In 1969, Parks turned to filmmaking. His semi-autobiographical debut, The Learning Tree, adapted from his own novel, made him one of the first African Americans to write and direct a major Hollywood feature. Two years later, he directed Shaft (1971), a landmark film that ignited the Blaxploitation genre and turned Richard Roundtree into a cultural icon. The film’s commercial success — and its unforgettable theme by Isaac Hayes — demonstrated that Black stories could command mainstream audiences. Parks followed it with Shaft’s Big Score! in 1972 and continued to direct and produce into the 1980s.

But Parks was never content to be defined by a single medium. He composed symphonies, concertos, and sonatas, including the ballet Martin, a tribute to Martin Luther King Jr. He wrote novels — The Learning Tree, Shannon, and others — as well as volumes of poetry and several memoirs, among them A Choice of Weapons, Voices in the Mirror, and A Hungry Heart. Each book returned to the same essential themes: the struggle against injustice, the redemptive power of art, and the stubborn belief that beauty and truth were weapons more potent than hatred.

Gordon Parks died on March 7, 2006, in New York City, at the age of ninety-three.

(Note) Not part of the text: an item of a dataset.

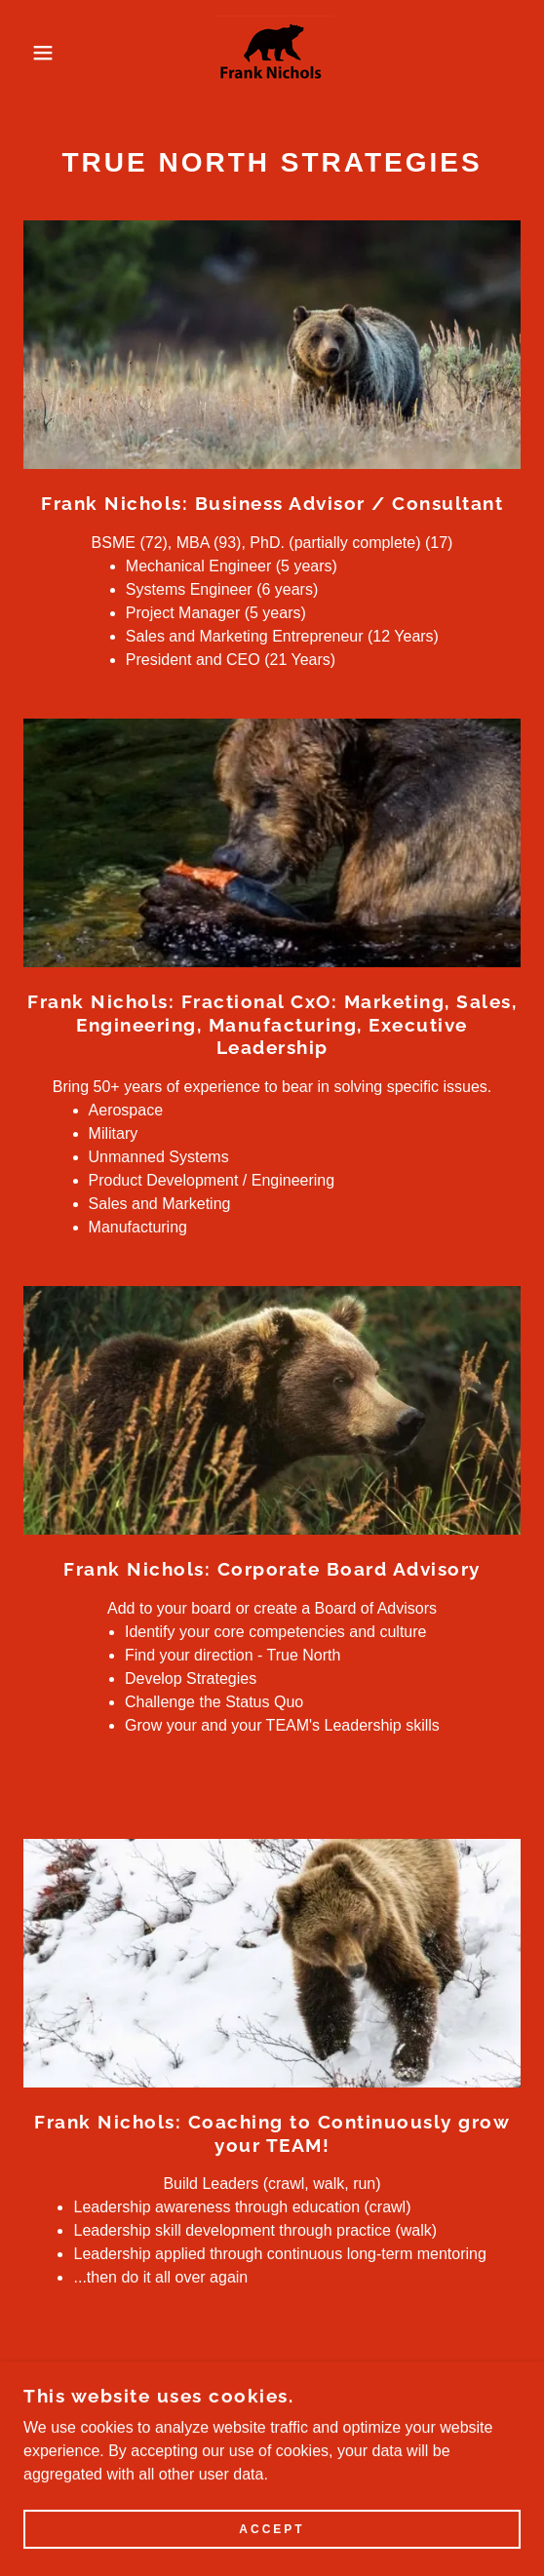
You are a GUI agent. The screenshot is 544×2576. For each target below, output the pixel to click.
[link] (272, 52)
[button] (37, 52)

By then he had been honoured with more than fifty honorary degrees, the National Medal of Arts, and retrospectives at institutions including the Corcoran Gallery of Art and the International Center of Photography. His legacy endures not only in the images he made but in the example he set: a man who rose from desperate poverty with no formal education and fashioned himself, through sheer will and unrelenting vision, into one of the most versatile and consequential American artists of the twentieth century. He proved, as he always said, that the camera was a choice of weapons — and he wielded it with a mastery that changed the way the world saw itself.

I saw that the camera could be a weapon against poverty, against racism, against all sorts of social wrongs. I knew at that point I had to have a camera. Gordon Parks
Key Works

Defining Works


American Gothic

1942

A portrait of cleaning woman Ella Watson standing before the American flag with her mop and broom, echoing Grant Wood's painting and exposing the gap between American ideals and the reality of racial inequality.

The Atmosphere of Crime

1957

A groundbreaking photo-essay for Life magazine that immersed Parks in the world of organised crime, gang violence, and urban poverty, demonstrating his ability to gain intimate access to closed worlds.

Shaft

1971

Parks's directorial debut, a landmark Blaxploitation film that made him one of the first major African American directors in Hollywood and generated a cultural phenomenon.

Career

Selected Timeline


1912

Born in Fort Scott, Kansas, the youngest of fifteen children in a segregated community.

1928

Orphaned at fifteen. Moves to Minnesota and survives through odd jobs.

1937

Buys his first camera at a pawnshop in Seattle after seeing FSA photographs in a magazine.

1942

Joins the Farm Security Administration under Roy Stryker. Creates American Gothic, his most iconic photograph.

1948

Becomes the first Black staff photographer at Life magazine, where he will work for over two decades.

1952

Photographs Harlem gang leader Red Jackson for Life, establishing a template for immersive, empathetic photojournalism.

1961

Travels to Rio de Janeiro for Life to document the favelas, producing the renowned essay on the boy Flavio da Silva.

1971

Directs Shaft, becoming one of the first major African American Hollywood directors and creating a cultural landmark.

1988

Publishes his autobiography and retrospective collections, cementing his legacy across photography, film, literature, and music.

2006

Dies in New York City at the age of ninety-three, recognised as one of the most versatile and consequential American artists of the twentieth century.